Through the process, Mr. Spack consulted a bevy of experts, including lawyers, architects, real-estate professionals, and financial advisers. But, he says, nonprofit managers face a steep learning curve even when surrounded by specialists. “They don’t even know what you don’t know,” he says. “The challenge is, whose advice do you rely on?”


Charities that are considering opening a multi-tenant nonprofit center should think hard about how a building will be used before they buy it, says China Brotsky, executive director of the NonprofitCenters Network, a national membership organization in San Francisco for multi-tenant nonprofit centers. “Start with your vision, not some building you fall in love with,” she cautions.

The building needs to fit the mission of the center and the types of activities that will take place in it, says Ms. Brotsky, who is also vice president of special projects at the Tides Network, which founded San Francisco’s Thoreau Center for Sustainability in 1995.

“Have your big picture of where you want to be. You can always bring in an architect later,” she says. “A real-estate broker, real-estate project manager, or real-estate developer will give a better all-around view.”

Paying the Mortgage

When it comes to financing the purchase, renovation, or construction of a building, Ms. Brotsky counsels organizations to think broadly.

“A lot of nonprofits immediately think, ‘Well, we’re just going to have to do a capital campaign,’” she says, but they shouldn’t stop there. “Look at both commercial and nonprofit financing options,” she says, from foundation grants to tax-exempt bonds, real-estate loans, and tax credits available to owners of historic buildings.


Once they have bought and renovated — or constructed — their centers, nonprofit landlords should consider hiring a facilities manager, says Diane Vinokur-Kaplan, associate professor at the University of Michigan School of Social Work, in Ann Arbor, and author of several studies of charities that share space. “That way, the nonprofits can focus on their missions,” she says, leaving leaky roofs and clogged toilets to professionals.

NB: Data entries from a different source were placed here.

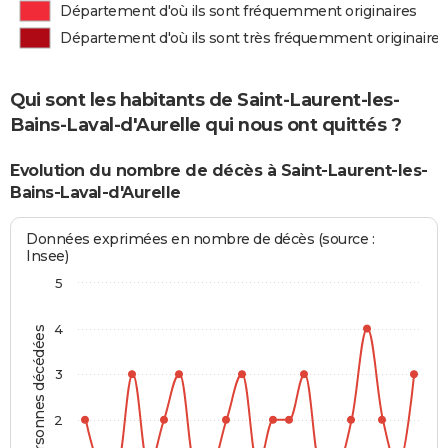
Département d'où ils sont fréquemment originaires
Département d'où ils sont très fréquemment originaires
Qui sont les habitants de Saint-Laurent-les-
Bains-Laval-d'Aurelle qui nous ont quittés ?
Evolution du nombre de décès à Saint-Laurent-les-
Bains-Laval-d'Aurelle
Données exprimées en nombre de décès (source :
Insee)
5
4
Personnes décédées
3
2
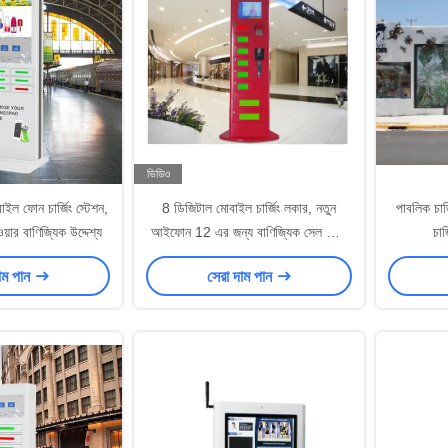
ভিডিও
াইল ফোন চার্জিং স্টেশন,
8 ডিজিটাল মোবাইল চার্জিং লকার, নতুন
পাবলিক চার
য়ার বাণিজ্যিক উদ্দেশ্য
আইফোন 12 এর জন্য বাণিজ্যিক সেল ফোন
চার
চার্জিং স্টেশন
াম পান
সেরা দাম পান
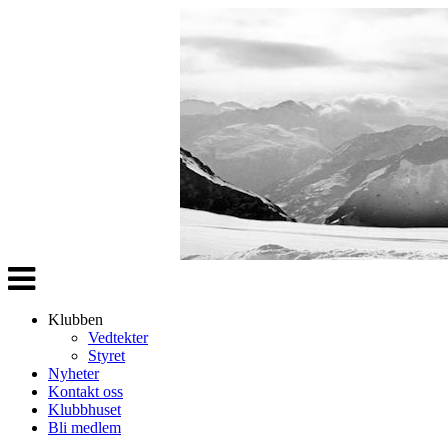
Veksle
navigasjon
Klubben
Vedtekter
Styret
Nyheter
Kontakt oss
Klubbhuset
Bli medlem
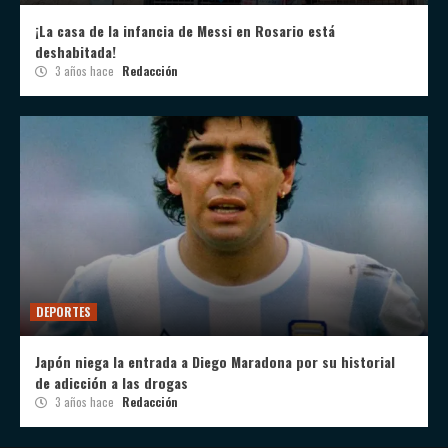
¡La casa de la infancia de Messi en Rosario está
deshabitada!
3 años hace
Redacción
DEPORTES
Japón niega la entrada a Diego Maradona por su historial
de adicción a las drogas
3 años hace
Redacción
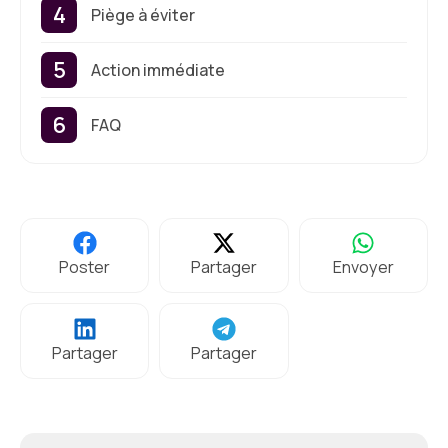
Piège à éviter
Action immédiate
FAQ
Poster
Partager
Envoyer
Partager
Partager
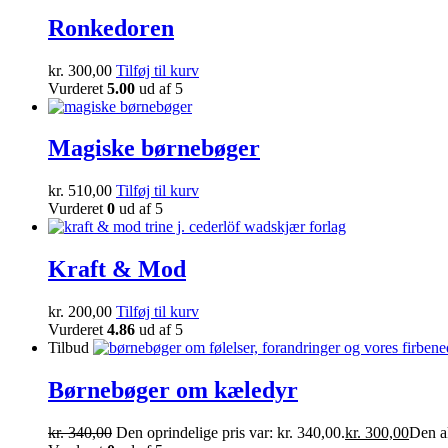
Ronkedoren
kr.
300,00
Tilføj til kurv
Vurderet
5.00
ud af 5
Magiske børnebøger
kr.
510,00
Tilføj til kurv
Vurderet
0
ud af 5
Kraft & Mod
kr.
200,00
Tilføj til kurv
Vurderet
4.86
ud af 5
Tilbud
Børnebøger om kæledyr
kr.
340,00
Den oprindelige pris var: kr. 340,00.
kr.
300,00
Den ak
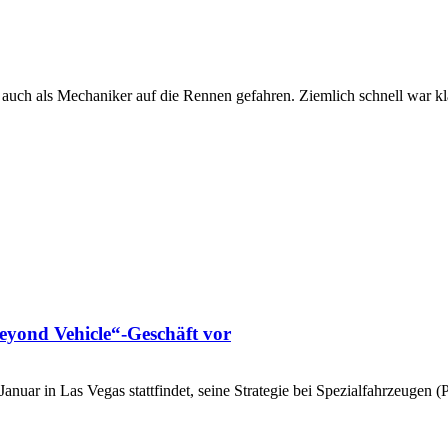
ne, auch als Mechaniker auf die Rennen gefahren. Ziemlich schnell war 
Beyond Vehicle“-Geschäft vor
anuar in Las Vegas stattfindet, seine Strategie bei Spezialfahrzeugen 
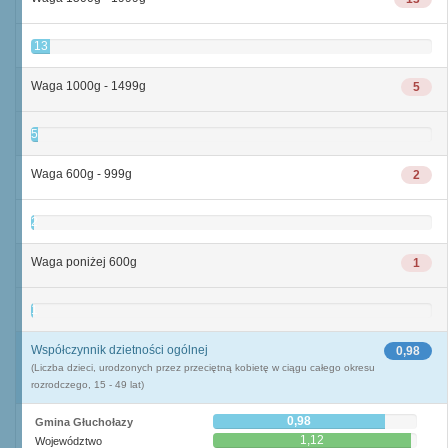
13
Waga 1000g - 1499g
5
5
Waga 600g - 999g
2
2
Waga poniżej 600g
1
1
Współczynnik dzietności ogólnej
0,98
(Liczba dzieci, urodzonych przez przeciętną kobietę w ciągu całego okresu
rozrodczego, 15 - 49 lat)
0,98
Gmina Głuchołazy
1,12
Województwo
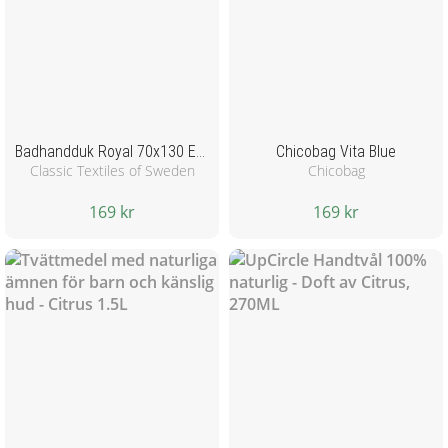
Badhandduk Royal 70x130 Extra Mjuk - Ljusrosa
Chicobag Vita Blue
Classic Textiles of Sweden
Chicobag
169 kr
169 kr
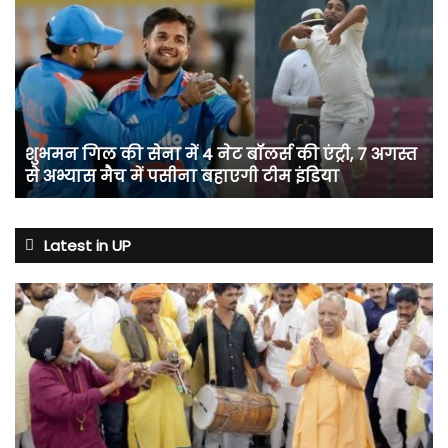
गिल
की
सेना
में
4
नेट
बॉलर्स
शुभमन गिल की सेना में 4 नेट बॉलर्स की एंट्री, 7 अगस्त
की
से अभ्यास मैच में पसीना बहाएगी टीम इंडिया
एंट्री,
7
अगस्त
से
Latest in UP
अभ्यास
मैच
में
पसीना
बहाएगी
टीम
इंडिया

Third Sector New England has followed that advice. After grappling with the issue of whether to hire a building manager for its NonProfit Center, says Mr. Spack, the charity “accidentally fell into the right decision,” using the same facility-management firm that had taken care of the building before Third Sector bought it. The firm provided a building engineer and security guards. Says Mr. Spack, “It would have been foolhardy for us to do it any other way.”